Look for the string "toolbar" in the data below, and copy each line that holds it.

*-*-*

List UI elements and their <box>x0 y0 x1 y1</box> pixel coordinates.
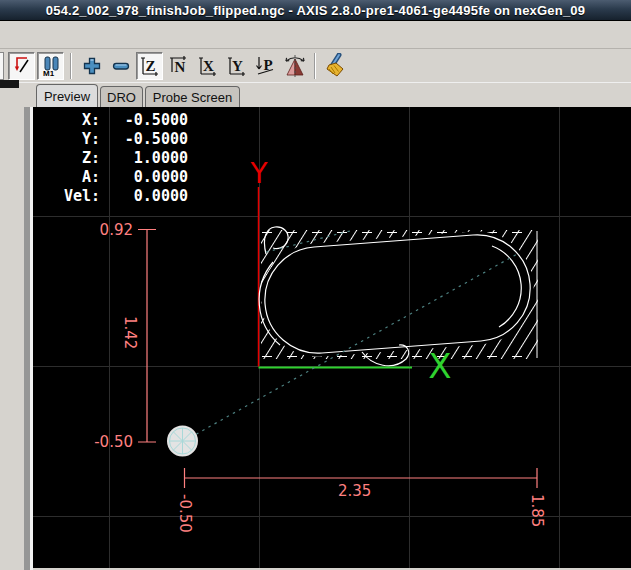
tab-dro[interactable]: DRO <box>100 86 143 107</box>
dro-axis-label: A: <box>60 168 100 187</box>
toolbar: M1 Z <box>0 49 631 83</box>
dro-axis-value: 0.0000 <box>100 187 188 206</box>
zoom-out-button[interactable] <box>107 52 134 80</box>
minus-icon <box>109 54 133 78</box>
toolbar-separator <box>314 53 316 79</box>
dimension-left-x: -0.50 <box>176 494 194 533</box>
broom-icon <box>323 53 349 79</box>
dimension-top-y: 0.92 <box>85 221 133 239</box>
svg-text:X: X <box>203 58 214 74</box>
dro-row: A: 0.0000 <box>60 168 188 187</box>
notebook-tabs: Preview DRO Probe Screen <box>0 83 631 107</box>
svg-text:Y: Y <box>232 58 243 74</box>
tab-probe-screen[interactable]: Probe Screen <box>145 86 240 107</box>
svg-text:N: N <box>174 59 185 75</box>
skip-lines-icon <box>11 54 33 78</box>
chrome-artifact <box>0 80 19 88</box>
dro-axis-label: X: <box>60 111 100 130</box>
window-title: 054.2_002_978_finishJob_flipped.ngc - AX… <box>46 3 585 18</box>
view-front-button[interactable]: Y <box>223 52 250 80</box>
dro-row: Z: 1.0000 <box>60 149 188 168</box>
dro-row: Vel: 0.0000 <box>60 187 188 206</box>
dro-axis-label: Vel: <box>60 187 100 206</box>
svg-text:M1: M1 <box>43 69 55 78</box>
dro-axis-value: -0.5000 <box>100 111 188 130</box>
view-z-icon: Z <box>139 54 161 78</box>
view-side-button[interactable]: X <box>194 52 221 80</box>
svg-text:Z: Z <box>145 58 155 74</box>
clear-plot-button[interactable] <box>322 52 349 80</box>
menu-bar <box>0 21 631 49</box>
dimension-bottom-y: -0.50 <box>85 433 133 451</box>
dimension-height: 1.42 <box>121 316 139 349</box>
optional-pause-toggle-button[interactable]: M1 <box>37 52 64 80</box>
dro-axis-label: Y: <box>60 130 100 149</box>
tool-marker <box>167 426 198 457</box>
dro-axis-value: 0.0000 <box>100 168 188 187</box>
rotate-cone-icon <box>282 53 308 79</box>
dro-row: Y: -0.5000 <box>60 130 188 149</box>
dimension-right-x: 1.85 <box>528 494 546 527</box>
view-p-icon: P <box>254 54 278 78</box>
rotate-view-button[interactable] <box>281 52 308 80</box>
view-perspective-button[interactable]: P <box>252 52 279 80</box>
axis-window: { "window": { "title": "054.2_002_978_fi… <box>0 0 631 570</box>
x-axis-label: X <box>428 346 451 386</box>
view-x-icon: X <box>197 54 219 78</box>
svg-text:P: P <box>263 57 272 73</box>
left-groove-highlight <box>30 103 33 570</box>
plus-icon <box>80 54 104 78</box>
dro-axis-value: -0.5000 <box>100 130 188 149</box>
view-rotated-button[interactable]: N <box>165 52 192 80</box>
skip-lines-toggle-button[interactable] <box>8 52 35 80</box>
view-z-rotated-icon: N <box>168 54 190 78</box>
dimension-width: 2.35 <box>338 482 371 500</box>
view-top-button[interactable]: Z <box>136 52 163 80</box>
dro-row: X: -0.5000 <box>60 111 188 130</box>
view-y-icon: Y <box>226 54 248 78</box>
toolbar-separator <box>70 53 72 79</box>
toolbar-clipped-button[interactable] <box>0 52 4 80</box>
dro-readout: X: -0.5000 Y: -0.5000 Z: 1.0000 A: 0.000… <box>60 111 188 206</box>
zoom-in-button[interactable] <box>78 52 105 80</box>
optional-pause-icon: M1 <box>40 54 62 78</box>
dro-axis-label: Z: <box>60 149 100 168</box>
title-bar[interactable]: 054.2_002_978_finishJob_flipped.ngc - AX… <box>0 0 631 21</box>
y-axis-label: Y <box>249 157 268 190</box>
tab-preview[interactable]: Preview <box>36 84 98 107</box>
dro-axis-value: 1.0000 <box>100 149 188 168</box>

*-*-*

> **EXERCISE ANSWER**
toolbar: M1 Z <box>0 49 631 83</box>
toolbar-separator <box>314 53 316 79</box>
toolbar-separator <box>70 53 72 79</box>
toolbar-clipped-button[interactable] <box>0 52 4 80</box>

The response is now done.